After 31 March 2019, Aedifica announced an agreement for the sale of the Belgian hotel portfolio, completed two sites in the Netherlands and Belgium after construction and renovation works, acquired the plot of land for a Belgian construction project and completed the acquisition of a site in Germany. In addition to its investment activities, Aedifica strives to maintain optimal management of its real estate portfolio. The Company's portfolio provides for excellent rental incomes, which amount to €83.8 million for the three quarters ended 31 March 2019 (€67.7 million one year earlier, an increase of 24 %).

In early May 2019, Aedifica also completed its fifth capital increase, which was widely supported by investors. This fully subscribed €418 million capital increase was the largest ever in the history of the Belgian RREC sector (see section 2.8.2).

Aedifica's consolidated debt-to-assets ratio amounts to 55.5 % as of 31 March 2019 (47.4 % as of 31 December 2018 and 44.3 % as of 30 June 2018). Taking into account the significant decrease of the consolidated debt-to-assets ratio as a result of the proceeds of the capital increase, the consolidated debt-toassets ratio amounts to 38.5 %, which permits the Group to continue on its path toward continued growth.

Before even considering new investment opportunities, the Group's future growth is ensured given its existing commitments to acquire, renovate, extend, redevelop and construct multiple sites. This strategy allows Aedifica to maintain a portfolio of high-quality buildings that generate attractive net yields and to anchor itself as a "pure play" investor in European healthcare real estate.

15 May 2019 – after closing of markets Under embargo until 17:40 CET

2. Important events

2.1. Investment in Belgium

2.1.1. Acquisition of a plot of land in Mechelen

On 24 April 2019, Aedifica acquired a plot of land in Mechelen (Province of Antwerp) on which the Rembertus rest home will be constructed (as announced in the press release of 29 September 2015). This rest home catering to seniors requiring continuous care will have a capacity of 100 units and will be operated by the Armonea group. Aedifica's total investment will amount to approx. €15 million (approx. €4 million for the plot of land and approx. €11 million for construction works). The lease established for this site is an irrevocable 27-year triple net long lease. Upon completion of the works, the gross yield will amount to approx. 5 %.

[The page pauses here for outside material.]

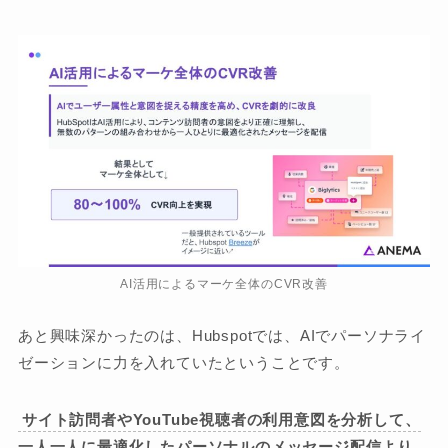
AI活用によるマーケ全体のCVR改善
あと興味深かったのは、Hubspotでは、AIでパーソナライ
ゼーションに力を入れていたということです。
サイト訪問者やYouTube視聴者の利用意図を分析して、
一人一人に最適化したパーソナルのメッセージ配信より、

2.2. Investments in Germany

2.2.1. Acquisition of a rest home in Meissen

On 1 February 2019, Aedifica acquired the Seniorenheim J.J. Kaendler rest home (as announced in the press release of 29 November 2018). This rest home in Meissen (State of Saxony) has a capacity of 73 units catering to seniors requiring continuous care. The contractual value amounts to approx. €4 million. The site is operated by the Argentum group under an irrevocable 30-year double net long lease. The initial gross yield amounts to approx. 6.5 %.

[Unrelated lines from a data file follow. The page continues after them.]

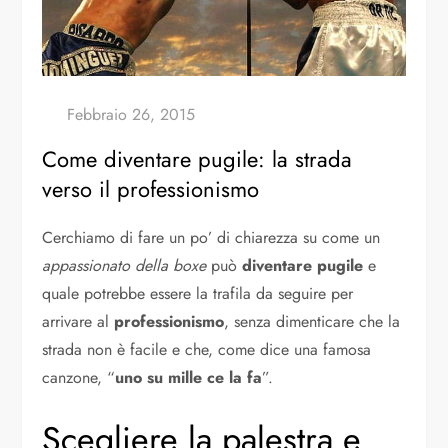
Come diventare pugile: la strada
verso il professionismo
Cerchiamo di fare un po’ di chiarezza su come un
appassionato della boxe
può
diventare pugile
e
quale potrebbe essere la trafila da seguire per
arrivare al
professionismo
, senza dimenticare che la
strada non è facile e che, come dice una famosa
canzone, “
uno su mille ce la fa
”.
Scegliere la palestra e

2.2.2. Acquisition of two rest homes in Chemnitz and Leipzig and a healthcare site to be constructed in Plauen

On 26 February 2019, Aedifica announced the acquisition (subject to the usual conditions in Germany, which are mainly of administrative nature) of two fully operational rest homes and a healthcare site to be constructed.

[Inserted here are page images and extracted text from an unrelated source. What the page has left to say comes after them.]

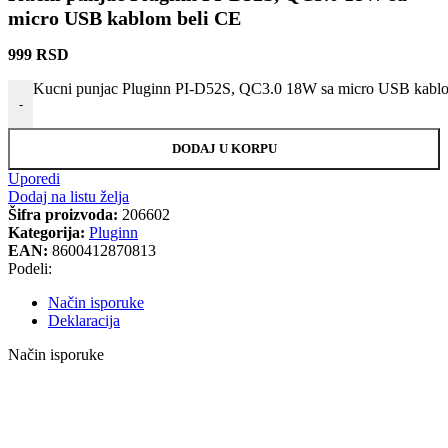
micro USB kablom beli CE
999
RSD
Kucni punjac Pluginn PI-D52S, QC3.0 18W sa micro USB kablom
-
DODAJ U KORPU
Uporedi
Dodaj na listu želja
Šifra proizvoda:
206602
Kategorija:
Pluginn
EAN:
8600412870813
Podeli:
Način isporuke
Deklaracija
Način isporuke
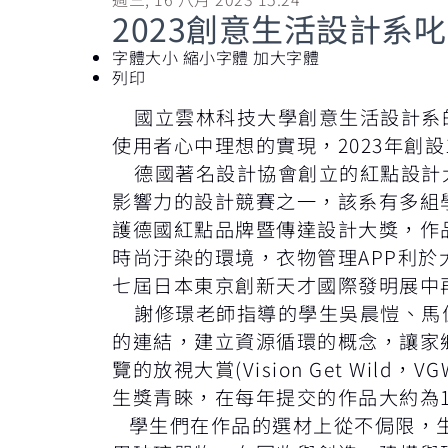
2023創意生活設計系
字體大小
縮小字體
加大字體
列印
國立雲林科技大學創意生活設計系的
使用者心中理想的實現，2023年創
德國著名設計協會創立的紅點設計大獎（
影響力的設計競賽之一，該系有多組
護德國紅點品牌暨傳達設計大獎，作品24%
時尚汙染的環境，衣物管理APP利於
七屆日本東京創新天才國際發明展中
謝修璟老師指導的學生吳晨愷、馬佳
的連結，建立資源循環的概念，讓家
覽的放視大賞(Vision Get W
生獎青睞，在每年提交的作品大約為10
學生們在作品的選材上從不侷限，生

Haus Steinbachhof in Chemnitz (State of Saxony) has a capacity of 151 units for seniors requiring continuous care. The contractual value of this site, which is operated by an entity of the Casa Reha Group, amounts to approx. €16 million. An irrevocable double net long lease with a remaining term of 19 years is in place for this site. The initial gross yield amounts to approx. 6 %.

Seniorenhaus Wiederitzsch in Leipzig (State of Saxony) has a capacity of 63 units for seniors requiring continuous care. The contractual value of this site, which is operated by an entity of the Convivo Group, amounts to approx. €7 million. An irrevocable double net long lease with a remaining term of 24 years is in place for this site. The initial gross yield amounts to approx. 6 %.

Pflegecampus Plauen will be constructed in Plauen (State of Saxony) and is expected to be completed in July 2020. The building will have a capacity of 116 units, of which 48 units are intended for seniors requiring continuous care and 68 units are intended for people with severe physical or neurological impairment requiring continuous care. Aedifica's total investment will amount to approx. €12.5 million (approx. €1.5 million for the plot of land and approx. €11 million for construction works). The site will be operated by the Aspida group under an irrevocable 25-year double net long lease. Upon completion of the works, the gross yield will amount to approx. 5.5 %.

15 May 2019 – after closing of markets Under embargo until 17:40 CET

2.2.3. Acquisition of a rest home in Neumünster

On 28 March 2019, Aedifica signed an agreement for the acquisition (subject to the usual conditions in Germany, which are mainly of administrative nature) of Seniorencentrum Haus am Jungfernstieg1 in Neumünster (State of Schleswig-Holstein). This rest home has a capacity of 60 units catering to seniors requiring continuous care. The contractual value amounts to approx. €5.5 million. The site is operated by the Convivo group under an irrevocable 30-year double net long lease. The initial gross yield amounts to approx. 6.5 %.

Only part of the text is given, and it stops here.